ピンズ・ログの旗揚げ作を6年ぶりに再演。27日まで、110分。テアトルBONBON。

郊外への移転を控えた大学、映画研究会の部室。移転のための片づけも佳境を迎えて、OBの結婚式で集まったOBたち。「サラミの会」という映画、映写機もなく、そのままになっていた。 就職、恋愛、これは踏み台、使えるものは、許せない気持ち、将来のこと、あのころを引きずっている

大学生のほんのひととき、気楽に見えたって、 せっぱ詰まった就職活動という未来が見えない不安と、一年生がカメラを抱えてまっすぐにものをつくろうとする気持ちと、サークルで作ったものが賞をとり、監督ばかりが脚光を浴びて残されたような気持ちを持つ人々と、少しばかりの悪意と。

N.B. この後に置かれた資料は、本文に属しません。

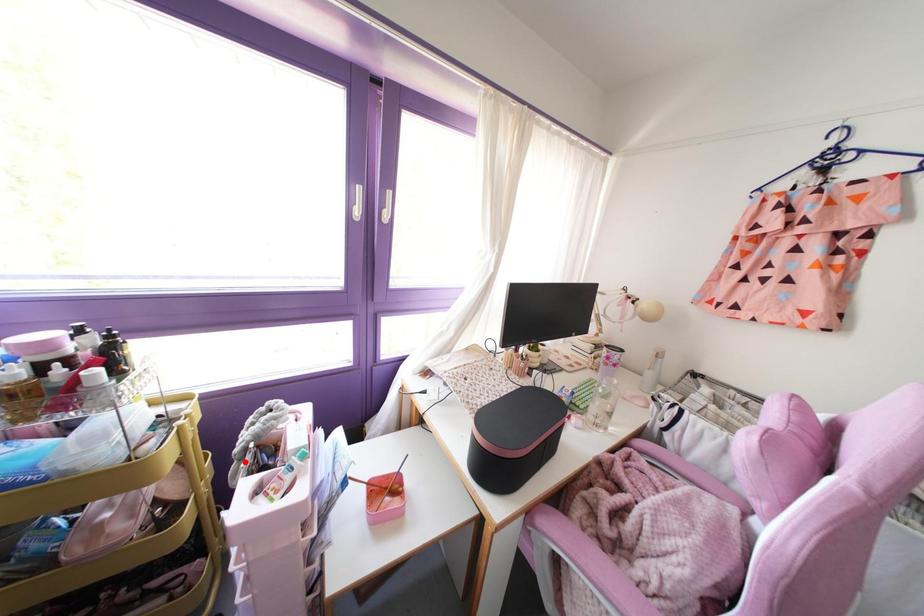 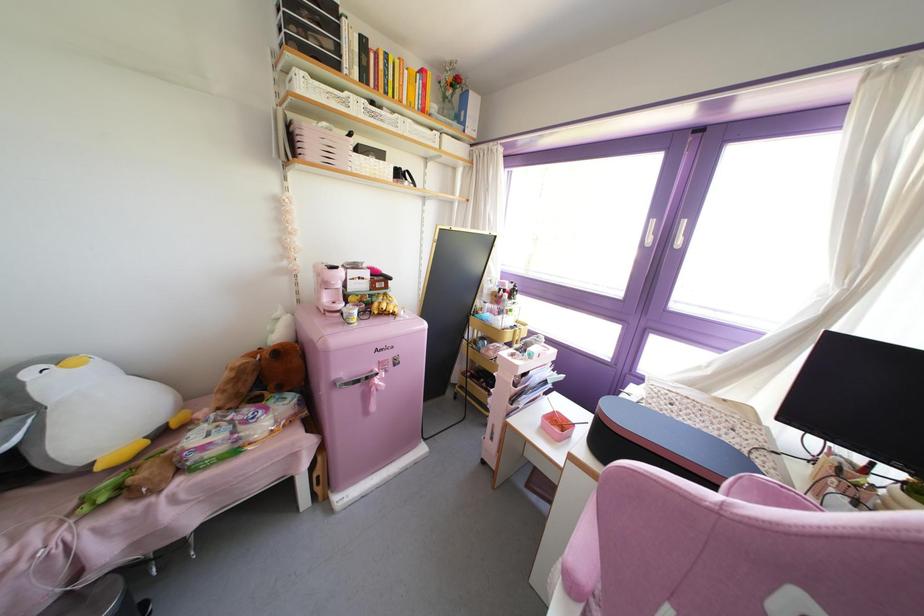 The point at the highlighted location is marked in the first image. Where is the corresponding point in the second image?

(516, 345) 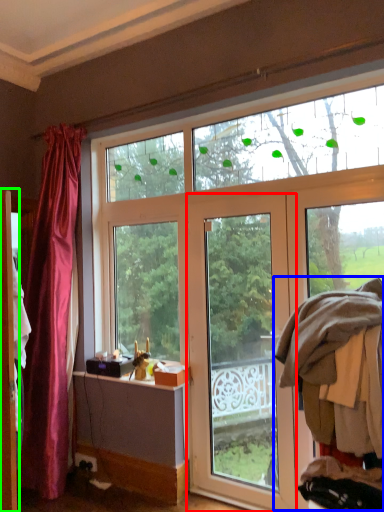 Question: Which object is the farthest from door (highlighted by a red box)? Choose among these: laundry (highlighted by a blue box) or screen door (highlighted by a green box).

Choices:
 (A) laundry
 (B) screen door

Answer: (B) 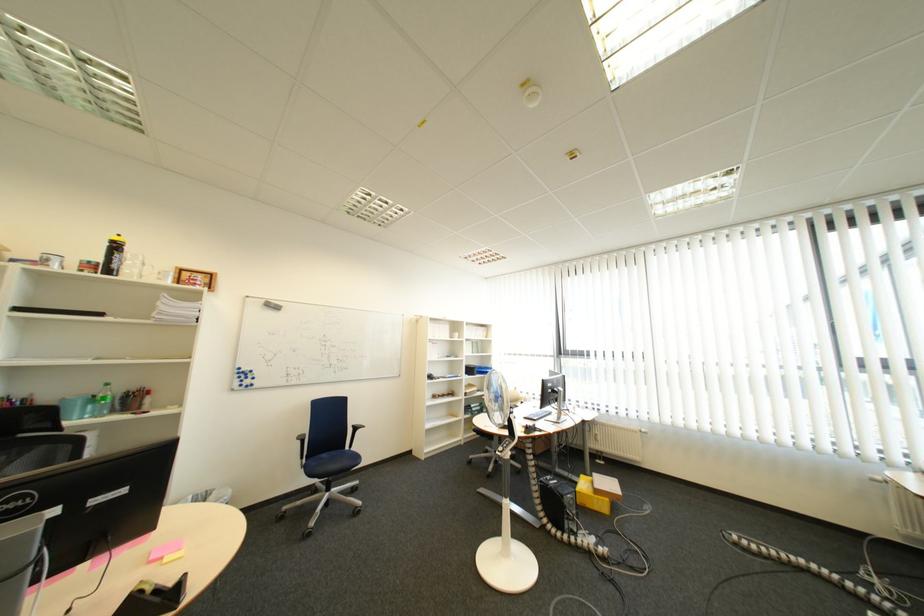 The location [598,492] corresponds to which object?

It corresponds to the yellow cardboard box in the image. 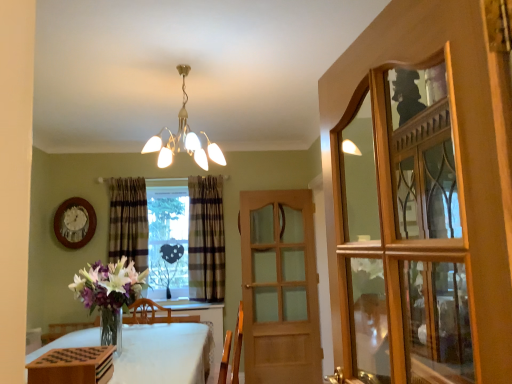 Question: Considering the relative sizes of wooden glass cabinet at right and white cloth-covered table at lower left in the image provided, is wooden glass cabinet at right bigger than white cloth-covered table at lower left?

Choices:
 (A) yes
 (B) no

Answer: (B)

Question: Is wooden glass cabinet at right positioned beyond the bounds of white cloth-covered table at lower left?

Choices:
 (A) yes
 (B) no

Answer: (A)

Question: Is wooden glass cabinet at right looking in the opposite direction of white cloth-covered table at lower left?

Choices:
 (A) no
 (B) yes

Answer: (A)

Question: Could you tell me if wooden glass cabinet at right is facing white cloth-covered table at lower left?

Choices:
 (A) no
 (B) yes

Answer: (A)

Question: Can you confirm if wooden glass cabinet at right is taller than white cloth-covered table at lower left?

Choices:
 (A) no
 (B) yes

Answer: (B)

Question: Considering the positions of light brown wooden door at center and plaid fabric curtain at center, which is the 1th curtain in left-to-right order, in the image, is light brown wooden door at center taller or shorter than plaid fabric curtain at center, which is the 1th curtain in left-to-right order,?

Choices:
 (A) tall
 (B) short

Answer: (A)

Question: Considering their positions, is light brown wooden door at center located in front of or behind plaid fabric curtain at center, which is the 1th curtain in left-to-right order?

Choices:
 (A) front
 (B) behind

Answer: (A)

Question: Considering the relative positions of light brown wooden door at center and plaid fabric curtain at center, which appears as the 2th curtain when viewed from the right, in the image provided, is light brown wooden door at center to the left or to the right of plaid fabric curtain at center, which appears as the 2th curtain when viewed from the right,?

Choices:
 (A) left
 (B) right

Answer: (B)

Question: Is light brown wooden door at center situated inside plaid fabric curtain at center, which is the 1th curtain in left-to-right order, or outside?

Choices:
 (A) inside
 (B) outside

Answer: (B)

Question: Relative to plaid fabric curtain at center, which is the 1th curtain in left-to-right order, is metallic chandelier at upper center in front or behind?

Choices:
 (A) behind
 (B) front

Answer: (B)

Question: Considering the positions of metallic chandelier at upper center and plaid fabric curtain at center, which is the 1th curtain in left-to-right order, in the image, is metallic chandelier at upper center wider or thinner than plaid fabric curtain at center, which is the 1th curtain in left-to-right order,?

Choices:
 (A) wide
 (B) thin

Answer: (A)

Question: Looking at the image, does metallic chandelier at upper center seem bigger or smaller compared to plaid fabric curtain at center, which is the 1th curtain in left-to-right order?

Choices:
 (A) big
 (B) small

Answer: (A)

Question: Which is correct: metallic chandelier at upper center is inside plaid fabric curtain at center, which appears as the 2th curtain when viewed from the right, or outside of it?

Choices:
 (A) outside
 (B) inside

Answer: (A)

Question: Is plaid fabric curtain at center, which is the 1th curtain in left-to-right order, spatially inside white cloth-covered table at lower left, or outside of it?

Choices:
 (A) outside
 (B) inside

Answer: (A)

Question: In the image, is plaid fabric curtain at center, which is the 1th curtain in left-to-right order, on the left side or the right side of white cloth-covered table at lower left?

Choices:
 (A) left
 (B) right

Answer: (A)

軽い気持ちで始めたのに引き込まれたドキュメンタリの撮影、それが洒落にならない事態になっても、撮影することを止めることができない気持ち。暴走とは違う引っ張られる気持ちとそれを続けてはいけない気持ちとの狭間。せめてもの償いの気持ちは、発表しないという約束だったけれど、それを試したいという気持ちを抑えきれない。

あるいは、うまくいかない就職活動のいらつき、「要領のよさ」への対比。まじめにやっているということだけが評価を生むわけではない、ということを就職と映画という物作り、という二面で描き出します。そんないろんなことが起きても不思議ではない大学のこの時期を選んでいるのは秀逸で、この時期のおかげで、もうひとつままならない、恋愛という要素にも説得力があります。

物語として観ると、じっさいのところ何かが解決しているわけではなくて、大学生の一時期とその数年後の姿をすぱんと断面を並べて見せる感じの手法と盛り込んだエピソードの程良さのバランスなのだと思います。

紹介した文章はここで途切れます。